CGE 2D render too slow

I use Zengl render tiled map fps=700+, but cge have only fps=60+

How can cge be faster?

Note: It’s not too effective comparing FPS for values above monitor’s refresh rate. Most drivers are capped at 60FPS (like Mesa) and everything above that is “fake”, and actually “harmful” - it means CPU is (over)loaded with work that doesn’t result in any useful outcome.

I.e. to have a more proper test you most likely would want to have a very heavy Tiled map that would render at 30 FPS in ZenGl.

Now specifically about Tiled maps - I myself haven’t used those but looking at castle-engine/castletiledmap_control.inc at 599eaf9b6d6738ee474bf98eca95c1fa17cb162c · castle-engine/castle-engine · GitHub I see that it doesn’t use “batched render” feature which can speed up the rendering significantly. It’s not absolutely trivial to implement it but I don’t think it’s too hard (unless I’m missing some crucial part of Tiled implementation).

I think that simply no one has hit a performance issue with TiledMapControl so far, so nobody looked into the issue. So, if you need to improve the performance of the component (not just for comparison, but for a real usecase) you could have a look at it yourself (as I’ve mentioned, at the first glance it’s rather easy [but will potentially need a decent amount of work and require understanding internal Tiled structure and the way it’s handled in CGE], I’ll explain how if you’re interested in taking this task) - I’m sure such pull request will be more than welcome, or create a ticket at GitHub and someone will look at it (but obviously this might take much longer :)).

use TiledMapControl show fps too low,fps 30 - 200 +

I render one map using TDrawableImage ,fps = 110+ ,
If I use zengl api draw, fps = 1000+

Because CGE is too huge, I don’t know how to adjust to speed up the 2D rendering speed. Can I give a look at the direction?

What you need is to use “batched” rendering.

E.g. you can have a look at how I implemented it here: code/batchedmap.pas · master · EugeneLoza / Kryftolike · GitLab to render absolutely enormous maps.

So, what you do is instead of calling a regular TDrawableImage.Draw(coordinates, size) you call an overloaded TDrawableImage.Draw(array of screen rectangles) (see Castle Game Engine: CastleGLImages: Class TDrawableImage).
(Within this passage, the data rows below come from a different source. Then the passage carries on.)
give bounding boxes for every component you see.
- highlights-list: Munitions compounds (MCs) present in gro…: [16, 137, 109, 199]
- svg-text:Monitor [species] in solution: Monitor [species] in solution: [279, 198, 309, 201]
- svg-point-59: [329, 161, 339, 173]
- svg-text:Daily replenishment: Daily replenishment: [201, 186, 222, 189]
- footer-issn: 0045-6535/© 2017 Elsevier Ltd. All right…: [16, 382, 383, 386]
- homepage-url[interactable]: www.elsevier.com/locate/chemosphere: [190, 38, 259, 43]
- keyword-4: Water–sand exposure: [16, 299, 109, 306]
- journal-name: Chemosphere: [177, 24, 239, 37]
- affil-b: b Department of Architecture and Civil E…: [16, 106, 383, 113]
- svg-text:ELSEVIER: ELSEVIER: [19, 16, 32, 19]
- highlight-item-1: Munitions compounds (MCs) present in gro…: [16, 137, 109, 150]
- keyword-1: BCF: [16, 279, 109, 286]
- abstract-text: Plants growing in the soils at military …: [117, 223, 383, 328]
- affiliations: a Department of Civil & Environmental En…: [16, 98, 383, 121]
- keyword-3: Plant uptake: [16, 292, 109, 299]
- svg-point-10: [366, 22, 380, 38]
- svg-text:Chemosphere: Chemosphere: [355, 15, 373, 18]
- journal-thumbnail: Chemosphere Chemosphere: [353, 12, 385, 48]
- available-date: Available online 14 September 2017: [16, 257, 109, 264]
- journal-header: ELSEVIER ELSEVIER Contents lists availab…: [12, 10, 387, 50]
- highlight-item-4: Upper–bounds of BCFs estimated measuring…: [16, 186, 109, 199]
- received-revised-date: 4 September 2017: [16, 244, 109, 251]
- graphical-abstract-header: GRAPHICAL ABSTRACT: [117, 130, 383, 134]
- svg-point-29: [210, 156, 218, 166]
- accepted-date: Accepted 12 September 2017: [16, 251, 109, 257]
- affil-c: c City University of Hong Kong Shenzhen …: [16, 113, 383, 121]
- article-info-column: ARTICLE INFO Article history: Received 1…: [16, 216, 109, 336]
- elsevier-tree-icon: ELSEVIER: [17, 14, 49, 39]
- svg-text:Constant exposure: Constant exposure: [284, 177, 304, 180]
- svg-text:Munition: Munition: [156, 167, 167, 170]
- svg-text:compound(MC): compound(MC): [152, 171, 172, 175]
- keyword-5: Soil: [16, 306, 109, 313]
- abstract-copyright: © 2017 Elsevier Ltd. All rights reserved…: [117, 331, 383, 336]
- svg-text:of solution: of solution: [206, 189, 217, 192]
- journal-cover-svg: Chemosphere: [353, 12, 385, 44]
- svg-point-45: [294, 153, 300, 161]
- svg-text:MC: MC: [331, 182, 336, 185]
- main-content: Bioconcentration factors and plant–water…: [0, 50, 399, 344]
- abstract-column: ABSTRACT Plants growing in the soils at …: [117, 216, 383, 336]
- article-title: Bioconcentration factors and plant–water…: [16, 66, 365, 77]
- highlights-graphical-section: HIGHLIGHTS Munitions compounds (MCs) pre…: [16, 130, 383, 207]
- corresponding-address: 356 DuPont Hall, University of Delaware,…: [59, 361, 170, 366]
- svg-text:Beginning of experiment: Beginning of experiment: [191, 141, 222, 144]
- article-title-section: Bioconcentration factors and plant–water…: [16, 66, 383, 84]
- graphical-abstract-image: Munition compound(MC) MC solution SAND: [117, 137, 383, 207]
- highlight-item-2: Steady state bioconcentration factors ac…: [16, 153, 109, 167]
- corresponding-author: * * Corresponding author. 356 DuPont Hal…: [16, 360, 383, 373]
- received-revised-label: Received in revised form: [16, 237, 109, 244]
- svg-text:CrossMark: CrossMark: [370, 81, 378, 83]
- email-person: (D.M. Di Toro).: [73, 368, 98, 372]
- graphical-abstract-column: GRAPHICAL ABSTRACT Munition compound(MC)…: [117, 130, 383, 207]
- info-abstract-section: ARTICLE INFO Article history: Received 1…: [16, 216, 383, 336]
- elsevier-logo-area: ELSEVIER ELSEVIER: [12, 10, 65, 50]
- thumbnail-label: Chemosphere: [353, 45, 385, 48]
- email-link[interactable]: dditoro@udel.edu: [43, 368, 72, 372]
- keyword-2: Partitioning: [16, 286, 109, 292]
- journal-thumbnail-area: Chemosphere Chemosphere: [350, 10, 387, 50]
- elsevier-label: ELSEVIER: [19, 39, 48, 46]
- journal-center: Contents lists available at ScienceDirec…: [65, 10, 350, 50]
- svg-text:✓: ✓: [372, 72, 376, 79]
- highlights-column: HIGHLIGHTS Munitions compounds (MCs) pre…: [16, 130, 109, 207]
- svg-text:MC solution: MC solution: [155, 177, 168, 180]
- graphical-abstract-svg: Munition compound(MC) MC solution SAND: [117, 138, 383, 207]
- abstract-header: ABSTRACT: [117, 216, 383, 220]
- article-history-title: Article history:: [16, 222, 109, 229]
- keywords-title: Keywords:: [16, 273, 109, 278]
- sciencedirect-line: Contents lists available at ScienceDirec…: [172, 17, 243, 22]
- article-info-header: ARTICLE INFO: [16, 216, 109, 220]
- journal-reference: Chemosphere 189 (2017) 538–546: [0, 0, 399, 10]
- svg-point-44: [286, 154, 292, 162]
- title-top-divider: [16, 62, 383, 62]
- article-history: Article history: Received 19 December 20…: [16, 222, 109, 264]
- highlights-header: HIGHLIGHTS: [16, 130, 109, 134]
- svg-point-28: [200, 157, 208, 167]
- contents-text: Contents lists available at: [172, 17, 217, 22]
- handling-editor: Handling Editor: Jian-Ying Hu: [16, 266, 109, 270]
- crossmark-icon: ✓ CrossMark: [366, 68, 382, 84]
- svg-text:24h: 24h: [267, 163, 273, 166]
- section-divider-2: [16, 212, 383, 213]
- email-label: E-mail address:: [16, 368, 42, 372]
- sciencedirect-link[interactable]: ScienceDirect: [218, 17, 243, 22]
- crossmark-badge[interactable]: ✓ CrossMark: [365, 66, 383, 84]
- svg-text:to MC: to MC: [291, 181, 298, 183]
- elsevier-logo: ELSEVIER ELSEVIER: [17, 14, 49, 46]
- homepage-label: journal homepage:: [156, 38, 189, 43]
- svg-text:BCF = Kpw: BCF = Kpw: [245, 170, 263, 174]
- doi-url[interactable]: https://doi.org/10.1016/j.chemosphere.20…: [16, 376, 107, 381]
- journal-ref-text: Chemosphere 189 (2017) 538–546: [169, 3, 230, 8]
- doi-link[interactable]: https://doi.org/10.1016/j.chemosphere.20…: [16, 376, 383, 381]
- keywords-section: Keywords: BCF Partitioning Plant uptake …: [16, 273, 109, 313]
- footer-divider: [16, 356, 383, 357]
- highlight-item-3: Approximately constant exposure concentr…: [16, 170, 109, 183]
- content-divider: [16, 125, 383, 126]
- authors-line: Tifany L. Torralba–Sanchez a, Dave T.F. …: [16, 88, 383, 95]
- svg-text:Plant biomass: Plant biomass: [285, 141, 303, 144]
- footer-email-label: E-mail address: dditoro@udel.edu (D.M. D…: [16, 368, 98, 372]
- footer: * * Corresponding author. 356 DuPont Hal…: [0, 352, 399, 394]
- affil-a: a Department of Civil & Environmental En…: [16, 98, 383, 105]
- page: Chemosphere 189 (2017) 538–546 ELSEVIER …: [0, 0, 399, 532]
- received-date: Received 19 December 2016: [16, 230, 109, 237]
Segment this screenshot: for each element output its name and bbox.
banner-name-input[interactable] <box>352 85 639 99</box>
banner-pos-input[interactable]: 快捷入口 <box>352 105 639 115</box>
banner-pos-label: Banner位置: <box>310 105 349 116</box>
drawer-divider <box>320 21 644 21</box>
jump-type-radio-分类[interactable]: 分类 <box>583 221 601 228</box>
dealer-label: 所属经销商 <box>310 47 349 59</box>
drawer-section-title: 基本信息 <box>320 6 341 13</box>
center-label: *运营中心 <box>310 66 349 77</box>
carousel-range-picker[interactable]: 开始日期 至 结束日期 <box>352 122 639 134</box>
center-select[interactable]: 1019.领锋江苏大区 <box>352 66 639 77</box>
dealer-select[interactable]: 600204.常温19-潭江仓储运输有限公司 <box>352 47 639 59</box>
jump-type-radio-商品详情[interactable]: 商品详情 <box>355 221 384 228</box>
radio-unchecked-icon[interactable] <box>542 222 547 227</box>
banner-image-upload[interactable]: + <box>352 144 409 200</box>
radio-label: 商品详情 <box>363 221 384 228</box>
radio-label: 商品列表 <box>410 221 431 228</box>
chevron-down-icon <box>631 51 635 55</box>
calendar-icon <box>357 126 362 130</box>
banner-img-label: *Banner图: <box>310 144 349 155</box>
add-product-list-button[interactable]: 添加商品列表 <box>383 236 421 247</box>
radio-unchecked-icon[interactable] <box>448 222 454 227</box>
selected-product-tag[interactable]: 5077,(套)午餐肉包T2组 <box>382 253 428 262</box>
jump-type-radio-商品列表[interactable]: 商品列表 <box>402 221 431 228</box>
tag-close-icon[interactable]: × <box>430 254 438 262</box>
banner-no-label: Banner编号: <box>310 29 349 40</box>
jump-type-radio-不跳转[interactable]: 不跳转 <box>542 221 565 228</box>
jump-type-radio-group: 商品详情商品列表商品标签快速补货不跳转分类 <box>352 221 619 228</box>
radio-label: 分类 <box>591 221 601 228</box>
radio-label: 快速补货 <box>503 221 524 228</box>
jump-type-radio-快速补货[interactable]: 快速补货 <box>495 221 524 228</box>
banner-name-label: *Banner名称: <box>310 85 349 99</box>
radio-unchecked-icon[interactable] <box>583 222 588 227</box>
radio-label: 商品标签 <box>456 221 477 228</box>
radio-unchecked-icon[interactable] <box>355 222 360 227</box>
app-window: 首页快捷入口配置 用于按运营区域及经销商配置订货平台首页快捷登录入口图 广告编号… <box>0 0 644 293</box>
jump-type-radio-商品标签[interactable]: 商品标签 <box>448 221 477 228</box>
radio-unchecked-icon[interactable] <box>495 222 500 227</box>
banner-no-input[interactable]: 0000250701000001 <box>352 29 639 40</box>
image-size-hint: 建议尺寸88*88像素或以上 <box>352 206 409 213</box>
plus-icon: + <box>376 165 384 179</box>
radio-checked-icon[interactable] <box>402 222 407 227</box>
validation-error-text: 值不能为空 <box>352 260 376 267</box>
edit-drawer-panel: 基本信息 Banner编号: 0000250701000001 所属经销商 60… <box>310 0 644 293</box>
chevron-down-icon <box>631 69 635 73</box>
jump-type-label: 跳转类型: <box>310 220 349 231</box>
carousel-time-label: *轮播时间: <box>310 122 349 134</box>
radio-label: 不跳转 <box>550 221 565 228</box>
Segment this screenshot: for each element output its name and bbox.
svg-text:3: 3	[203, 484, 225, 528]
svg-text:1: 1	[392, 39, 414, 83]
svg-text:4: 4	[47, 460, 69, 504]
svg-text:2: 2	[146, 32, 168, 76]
I.e. instead of

for X := 0 to 99 do
  for Y := 0 to 99 do
    Image.Draw(X * 10, Y * 10); // this will create 10000 draw-calls

you do

Count := 0;
for X := 0 to 99 do
  for Y := 0 to 99 do
  begin
     ScreenRects[Count] := FloatRectangle(X * 10, Y * 10, 10, 10);
     ImageRects[Count] := FloatRectangle(0, 0, 10, 10);
     Inc(Count);
  end;
Image.Draw(@ScreenRects[0], @ImageRects[0], Count); // this will be rendered in a single draw call

Note that the problem is that in order for that to work it needs to have “all map tiles” in a single texture which could be impossible for a Tiled map in a straightforward way and will require additional workarounds (sorting tiles by the texture they use, which in some complex cases may slow down performance instead of speeding it up).

There is a way to speed up the renderer even further, however it’ll require manually implementing map as a set of TShapes which is not trivial. Roughly it means doing this: https://gitlab.com/EugeneLoza/CastleCraft/-/blob/master/castlecraft.lpr#L114 just in a 2D case. The problem is that when you call the batched version of TDrawableImage.Draw it reallocates some memory every frame. It’s negligible for “small maps” but can quickly become a bottleneck if the amount of tiles goes over 10-20 thousands.

------------------ CGE code----------------------
for j := y1 to y2 do
for i := x1 to x2 do
begin
if FloorArray[i, j] <> nil then
begin
if (j mod 2) = 0 then
tx := i * TileWidth
else
tx := i * TileWidth + TileWidth div 2;
ty := MapHeight*TileHeight div 2 - j * TileHeight div 2;
N := FloorArray[i, j].GlobalIndex;
tx:= tx + XOffset;
ty:= ty + YOffset;
FloorArray[i, j].TileImage.Draw(tx, ty, N); // use DrawableImage.Draw
end;

------------------ zengl code----------------------
for j := y1 to y2 do
for i := x1 to x2 do
begin
if MapArray[i, j].FloorImageID >= 0 then
begin
if (j mod 2) = 0 then // 偶数行
tx := i * g_iMapTileWidth
else
tx := i * g_iMapTileWidth + g_iMapTileWidth div 2;
ty := j * g_iMapTileHeight div 2;
N := MapArray[i, j].FloorImageID;
img_base.DrawTile(tx, ty, N); //use csprite2d_Draw
end;

CGE’s DrawableImage 10 times slower than Zengl’s csprite2d_Draw

I’m not familiar with ZenGL or implementation of csprite2d. Maybe they’re using dynamic batching for sprites - like CGE does for sprites - but not TDrawableImage, it’s a rather low-level feature that you should use if you know what you’re doing, not that it can’t be improved, but if you go low-level you go there to optimize things yourself. This way if you try my solution above, you should get the same/similar speed. But again, don’t compare FPS above 60.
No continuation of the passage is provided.